Господин де Рюбампре обязан выяснить, ради себя самого себя и правосудия, гражданское состояние своего отца…А обещать мне покровительство своего Ордена (своего Ордена!), если я не буду допрашивать Люсьена!..»
И он остановился на этой мысли.
Как мы уже видели, судебный следователь направляет допрос по своему усмотрению. Он волен прибегнуть к хитрости либо обойтись без нее. Допрос — это ничто и это все. В нем таится возможность благополучного исхода. Камюзо позвонил, снова вошел пристав. Следователь велел привести к нему Люсьена де Рюбампре, строго наказав, чтобы тот во время пути ни с кем не общался. Было около двух часов пополудни.
«Тут кроется тайна, — сказал сам себе следователь, и тайна, видимо, важная. Разглагольствования этой амфибии, ибо он не священник, не мирянин, не каторжник, не испанец, свидетельствуют о том, что он боится, как бы из уст его воспитанника не вырвалось какое-то страшное признание; суть его слов такова: „Поэт слаб, как женщина; он не то, что я — Геркулес дипломатии, и вы легко вырвете у него нашу тайну! Ну что ж! Мы узнаем все от невиновного“.
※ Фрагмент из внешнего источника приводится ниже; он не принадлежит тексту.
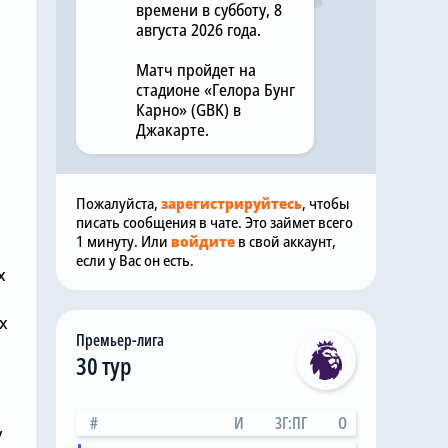
времени в субботу, 8
августа 2026 года.
Матч пройдет на
стадионе «Гелора Бунг
Карно» (GBK) в
Джакарте.
Пожалуйста,
зарегистрируйтесь
, чтобы
писать сообщения в чате. Это займет всего
1 минуту. Или
войдите
в свой аккаунт,
если у Вас он есть.
х
х
Премьер-лига
30 тур
#
И
ЗГ:ПГ
О
у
И он принялся постукивать по столу ножом из слоновой кости, пока протоколист переписывал письмо Эстер. Сколько странностей таят в себе наши дарования! Камюзо предполагал все возможные преступления и проходил мимо того единственного, что совершил подследственный, — мимо подложного завещания в пользу Люсьена. Пусть тот, кто завидует положению судейских, крепко призадумается над этой жизнью, протекающей в вечных подозрениях, в вечных пытках, которым эти люди подвергают свой мозг, ибо дела гражданские не менее запутаны, чем уголовные, и тогда, как знать, не согласятся ли они, что священник и судейский чиновник несут на себе равно тяжелое ярмо, изнутри усеянное шипами. Впрочем, во всякой профессии есть своя власяница и свои китайские головоломки.
Около двух часов Люсьен де Рюбампре вошел к г-ну Камюзо. Он был бледен, расстроен, глаза покраснели и распухли от слез — словом, он дошел до полного изнеможения, и это позволило следователю сличить природу с искусством — подлинную агонию с игрой актера. Путь, пройденный им от Консьержери до кабинета следователя под охраной двух жандармов, с приставом во главе, довел отчаяние Люсьена до предела. Предпочесть пытку допросу — в духе поэта. Наблюдая эту натуру, совершенно лишенную нравственного мужества, которое лежит в основе характера судьи и которое только что проявилось во всей своей силе у другого подследственного, г-н Камюзо даже пожалел, что так легко достанется ему победа, но презрение позволило ему нанести решительные удары, дав ему ту страшную свободу духа, что отличает стрелка, готовящегося сбить гипсовую мишень в тире.